== Segment start ==
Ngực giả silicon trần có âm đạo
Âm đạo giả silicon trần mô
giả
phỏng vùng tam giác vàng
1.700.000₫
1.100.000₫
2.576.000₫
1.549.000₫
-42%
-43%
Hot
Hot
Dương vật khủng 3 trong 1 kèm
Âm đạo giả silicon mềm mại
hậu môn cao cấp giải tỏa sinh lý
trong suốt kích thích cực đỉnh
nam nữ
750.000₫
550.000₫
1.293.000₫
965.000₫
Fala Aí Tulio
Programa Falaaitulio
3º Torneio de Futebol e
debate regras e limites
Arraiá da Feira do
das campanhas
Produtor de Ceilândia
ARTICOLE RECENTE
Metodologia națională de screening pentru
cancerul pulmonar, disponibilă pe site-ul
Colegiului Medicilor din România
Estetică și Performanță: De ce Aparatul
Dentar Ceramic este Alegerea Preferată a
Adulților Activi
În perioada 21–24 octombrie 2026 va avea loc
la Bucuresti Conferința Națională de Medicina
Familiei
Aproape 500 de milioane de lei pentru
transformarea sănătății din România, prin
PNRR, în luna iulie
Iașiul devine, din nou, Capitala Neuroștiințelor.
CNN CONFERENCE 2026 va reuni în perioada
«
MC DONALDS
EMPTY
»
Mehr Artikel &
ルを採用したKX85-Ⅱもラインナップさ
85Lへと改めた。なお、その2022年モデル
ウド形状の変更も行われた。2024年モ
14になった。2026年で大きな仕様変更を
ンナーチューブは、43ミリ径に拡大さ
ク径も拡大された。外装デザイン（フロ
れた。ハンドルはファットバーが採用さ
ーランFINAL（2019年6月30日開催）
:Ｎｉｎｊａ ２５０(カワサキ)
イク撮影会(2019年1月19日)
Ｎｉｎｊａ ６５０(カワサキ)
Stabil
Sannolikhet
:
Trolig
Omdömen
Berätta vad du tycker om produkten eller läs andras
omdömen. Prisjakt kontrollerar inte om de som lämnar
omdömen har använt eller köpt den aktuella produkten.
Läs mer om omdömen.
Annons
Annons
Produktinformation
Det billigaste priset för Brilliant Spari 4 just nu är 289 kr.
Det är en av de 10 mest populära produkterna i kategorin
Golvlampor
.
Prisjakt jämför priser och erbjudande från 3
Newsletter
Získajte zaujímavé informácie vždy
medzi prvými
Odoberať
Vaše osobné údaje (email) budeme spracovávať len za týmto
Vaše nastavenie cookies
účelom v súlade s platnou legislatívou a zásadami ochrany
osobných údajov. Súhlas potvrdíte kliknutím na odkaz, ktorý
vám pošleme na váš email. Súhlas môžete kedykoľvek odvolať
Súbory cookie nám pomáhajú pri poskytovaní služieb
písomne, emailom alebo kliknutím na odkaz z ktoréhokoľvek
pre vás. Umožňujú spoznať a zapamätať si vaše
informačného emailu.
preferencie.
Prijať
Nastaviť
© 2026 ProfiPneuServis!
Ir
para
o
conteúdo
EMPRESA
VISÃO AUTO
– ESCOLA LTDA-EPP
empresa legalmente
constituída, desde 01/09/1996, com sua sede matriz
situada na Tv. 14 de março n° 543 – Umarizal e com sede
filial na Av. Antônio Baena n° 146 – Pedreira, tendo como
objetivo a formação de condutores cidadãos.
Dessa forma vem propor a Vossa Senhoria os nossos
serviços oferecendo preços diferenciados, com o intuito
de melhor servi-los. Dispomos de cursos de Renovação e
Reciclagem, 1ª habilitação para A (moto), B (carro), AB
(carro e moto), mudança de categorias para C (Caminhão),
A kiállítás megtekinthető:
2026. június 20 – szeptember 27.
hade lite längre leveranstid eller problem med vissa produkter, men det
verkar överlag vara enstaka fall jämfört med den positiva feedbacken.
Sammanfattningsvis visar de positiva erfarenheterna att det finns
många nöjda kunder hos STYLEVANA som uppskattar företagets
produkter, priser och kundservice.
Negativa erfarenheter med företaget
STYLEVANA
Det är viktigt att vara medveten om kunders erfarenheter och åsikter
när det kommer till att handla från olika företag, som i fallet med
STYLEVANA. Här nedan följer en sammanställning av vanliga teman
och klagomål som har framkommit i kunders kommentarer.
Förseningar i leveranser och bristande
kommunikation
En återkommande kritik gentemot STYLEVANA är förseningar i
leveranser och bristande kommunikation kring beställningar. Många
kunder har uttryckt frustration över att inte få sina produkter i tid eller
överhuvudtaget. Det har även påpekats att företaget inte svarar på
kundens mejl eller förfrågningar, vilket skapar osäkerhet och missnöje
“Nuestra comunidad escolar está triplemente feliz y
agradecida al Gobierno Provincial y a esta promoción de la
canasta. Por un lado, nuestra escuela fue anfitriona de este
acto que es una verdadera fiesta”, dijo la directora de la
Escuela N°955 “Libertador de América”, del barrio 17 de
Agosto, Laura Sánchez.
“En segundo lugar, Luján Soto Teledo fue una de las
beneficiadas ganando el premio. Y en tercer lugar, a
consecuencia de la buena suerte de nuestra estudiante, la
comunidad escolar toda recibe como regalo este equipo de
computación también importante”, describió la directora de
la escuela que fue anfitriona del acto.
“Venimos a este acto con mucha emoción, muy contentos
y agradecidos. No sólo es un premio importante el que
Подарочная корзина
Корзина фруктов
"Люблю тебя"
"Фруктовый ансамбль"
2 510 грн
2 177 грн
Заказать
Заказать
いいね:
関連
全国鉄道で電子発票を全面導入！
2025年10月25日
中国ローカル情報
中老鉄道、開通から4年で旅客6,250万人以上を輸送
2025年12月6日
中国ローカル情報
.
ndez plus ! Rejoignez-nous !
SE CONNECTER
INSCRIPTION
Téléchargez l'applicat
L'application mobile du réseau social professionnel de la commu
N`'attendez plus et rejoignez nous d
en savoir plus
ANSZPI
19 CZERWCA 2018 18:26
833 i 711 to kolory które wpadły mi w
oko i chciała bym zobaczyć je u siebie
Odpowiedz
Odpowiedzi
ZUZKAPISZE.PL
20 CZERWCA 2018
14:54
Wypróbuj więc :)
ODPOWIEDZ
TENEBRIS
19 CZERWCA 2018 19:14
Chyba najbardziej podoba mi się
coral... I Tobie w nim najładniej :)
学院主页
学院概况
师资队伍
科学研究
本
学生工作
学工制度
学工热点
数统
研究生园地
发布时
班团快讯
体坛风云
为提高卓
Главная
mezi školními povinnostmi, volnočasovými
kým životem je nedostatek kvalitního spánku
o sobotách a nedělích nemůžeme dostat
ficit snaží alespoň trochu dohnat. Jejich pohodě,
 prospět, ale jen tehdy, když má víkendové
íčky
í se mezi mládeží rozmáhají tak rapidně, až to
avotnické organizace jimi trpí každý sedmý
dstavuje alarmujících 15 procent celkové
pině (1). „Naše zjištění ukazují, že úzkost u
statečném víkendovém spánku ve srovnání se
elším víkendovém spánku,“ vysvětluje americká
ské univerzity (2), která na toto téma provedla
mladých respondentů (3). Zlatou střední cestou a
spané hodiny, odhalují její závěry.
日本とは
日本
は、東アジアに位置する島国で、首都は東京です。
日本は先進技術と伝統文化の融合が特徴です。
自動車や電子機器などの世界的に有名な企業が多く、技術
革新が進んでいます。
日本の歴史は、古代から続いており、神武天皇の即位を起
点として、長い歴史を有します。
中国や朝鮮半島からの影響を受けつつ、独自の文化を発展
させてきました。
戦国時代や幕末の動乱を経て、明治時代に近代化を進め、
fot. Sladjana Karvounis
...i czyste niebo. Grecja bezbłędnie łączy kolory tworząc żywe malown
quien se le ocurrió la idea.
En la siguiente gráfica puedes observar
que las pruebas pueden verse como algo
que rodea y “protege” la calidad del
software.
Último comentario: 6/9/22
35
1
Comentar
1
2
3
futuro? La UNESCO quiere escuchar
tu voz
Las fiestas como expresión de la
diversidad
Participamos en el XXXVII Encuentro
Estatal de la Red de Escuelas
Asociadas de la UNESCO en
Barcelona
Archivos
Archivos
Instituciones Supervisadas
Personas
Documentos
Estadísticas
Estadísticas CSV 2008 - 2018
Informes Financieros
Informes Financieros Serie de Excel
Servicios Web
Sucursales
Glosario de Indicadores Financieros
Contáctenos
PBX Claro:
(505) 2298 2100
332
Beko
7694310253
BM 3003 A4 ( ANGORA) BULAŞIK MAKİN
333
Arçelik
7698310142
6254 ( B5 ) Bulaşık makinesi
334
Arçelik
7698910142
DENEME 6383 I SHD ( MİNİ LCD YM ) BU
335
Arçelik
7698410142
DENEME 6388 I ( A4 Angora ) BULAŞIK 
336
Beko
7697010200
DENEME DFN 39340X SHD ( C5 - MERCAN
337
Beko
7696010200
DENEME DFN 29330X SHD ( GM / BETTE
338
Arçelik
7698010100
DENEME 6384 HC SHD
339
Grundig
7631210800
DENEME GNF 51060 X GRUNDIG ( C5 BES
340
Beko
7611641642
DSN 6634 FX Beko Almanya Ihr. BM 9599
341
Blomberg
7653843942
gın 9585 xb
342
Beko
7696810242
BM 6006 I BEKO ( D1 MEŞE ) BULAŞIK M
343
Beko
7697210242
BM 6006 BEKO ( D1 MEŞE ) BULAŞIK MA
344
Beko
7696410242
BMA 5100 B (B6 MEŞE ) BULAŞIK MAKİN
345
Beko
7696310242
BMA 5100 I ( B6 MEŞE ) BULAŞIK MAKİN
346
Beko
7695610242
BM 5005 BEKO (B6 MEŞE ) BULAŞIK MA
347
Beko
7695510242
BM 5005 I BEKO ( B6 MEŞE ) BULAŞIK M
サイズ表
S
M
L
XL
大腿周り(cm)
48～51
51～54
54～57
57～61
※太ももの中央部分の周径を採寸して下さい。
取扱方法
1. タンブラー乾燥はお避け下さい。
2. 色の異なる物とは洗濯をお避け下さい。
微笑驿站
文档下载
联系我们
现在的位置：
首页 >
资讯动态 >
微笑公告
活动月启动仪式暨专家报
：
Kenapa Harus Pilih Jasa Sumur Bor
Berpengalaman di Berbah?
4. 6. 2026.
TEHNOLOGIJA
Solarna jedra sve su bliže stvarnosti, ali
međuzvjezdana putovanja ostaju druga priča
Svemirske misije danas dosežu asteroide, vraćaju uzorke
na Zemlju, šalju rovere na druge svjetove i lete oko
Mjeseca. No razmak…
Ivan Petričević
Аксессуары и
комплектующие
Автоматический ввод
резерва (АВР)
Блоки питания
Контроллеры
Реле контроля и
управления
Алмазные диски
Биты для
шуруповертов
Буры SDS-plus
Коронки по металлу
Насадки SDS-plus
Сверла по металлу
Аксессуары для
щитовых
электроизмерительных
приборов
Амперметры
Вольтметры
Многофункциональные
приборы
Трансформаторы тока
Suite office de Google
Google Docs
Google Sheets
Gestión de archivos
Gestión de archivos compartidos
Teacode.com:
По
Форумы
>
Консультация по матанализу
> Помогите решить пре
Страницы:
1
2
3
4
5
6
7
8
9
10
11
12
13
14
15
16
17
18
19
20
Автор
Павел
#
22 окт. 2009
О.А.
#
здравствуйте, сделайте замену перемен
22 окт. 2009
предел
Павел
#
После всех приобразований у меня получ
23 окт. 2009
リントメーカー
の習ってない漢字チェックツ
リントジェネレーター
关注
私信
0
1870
== Segment end ==
Requirement:
Among the entries above, copy exactly only the lines starting with the one containing "Participamos en el XXXVII Encuentro" and going through the one containing "međuzvjezdana putovanja ostaju druga priča", both ends included.

Task solution:
Participamos en el XXXVII Encuentro
Estatal de la Red de Escuelas
Asociadas de la UNESCO en
Barcelona
Archivos
Archivos
Instituciones Supervisadas
Personas
Documentos
Estadísticas
Estadísticas CSV 2008 - 2018
Informes Financieros
Informes Financieros Serie de Excel
Servicios Web
Sucursales
Glosario de Indicadores Financieros
Contáctenos
PBX Claro:
(505) 2298 2100
332
Beko
7694310253
BM 3003 A4 ( ANGORA) BULAŞIK MAKİN
333
Arçelik
7698310142
6254 ( B5 ) Bulaşık makinesi
334
Arçelik
7698910142
DENEME 6383 I SHD ( MİNİ LCD YM ) BU
335
Arçelik
7698410142
DENEME 6388 I ( A4 Angora ) BULAŞIK 
336
Beko
7697010200
DENEME DFN 39340X SHD ( C5 - MERCAN
337
Beko
7696010200
DENEME DFN 29330X SHD ( GM / BETTE
338
Arçelik
7698010100
DENEME 6384 HC SHD
339
Grundig
7631210800
DENEME GNF 51060 X GRUNDIG ( C5 BES
340
Beko
7611641642
DSN 6634 FX Beko Almanya Ihr. BM 9599
341
Blomberg
7653843942
gın 9585 xb
342
Beko
7696810242
BM 6006 I BEKO ( D1 MEŞE ) BULAŞIK M
343
Beko
7697210242
BM 6006 BEKO ( D1 MEŞE ) BULAŞIK MA
344
Beko
7696410242
BMA 5100 B (B6 MEŞE ) BULAŞIK MAKİN
345
Beko
7696310242
BMA 5100 I ( B6 MEŞE ) BULAŞIK MAKİN
346
Beko
7695610242
BM 5005 BEKO (B6 MEŞE ) BULAŞIK MA
347
Beko
7695510242
BM 5005 I BEKO ( B6 MEŞE ) BULAŞIK M
サイズ表
S
M
L
XL
大腿周り(cm)
48～51
51～54
54～57
57～61
※太ももの中央部分の周径を採寸して下さい。
取扱方法
1. タンブラー乾燥はお避け下さい。
2. 色の異なる物とは洗濯をお避け下さい。
微笑驿站
文档下载
联系我们
现在的位置：
首页 >
资讯动态 >
微笑公告
活动月启动仪式暨专家报
：
Kenapa Harus Pilih Jasa Sumur Bor
Berpengalaman di Berbah?
4. 6. 2026.
TEHNOLOGIJA
Solarna jedra sve su bliže stvarnosti, ali
međuzvjezdana putovanja ostaju druga priča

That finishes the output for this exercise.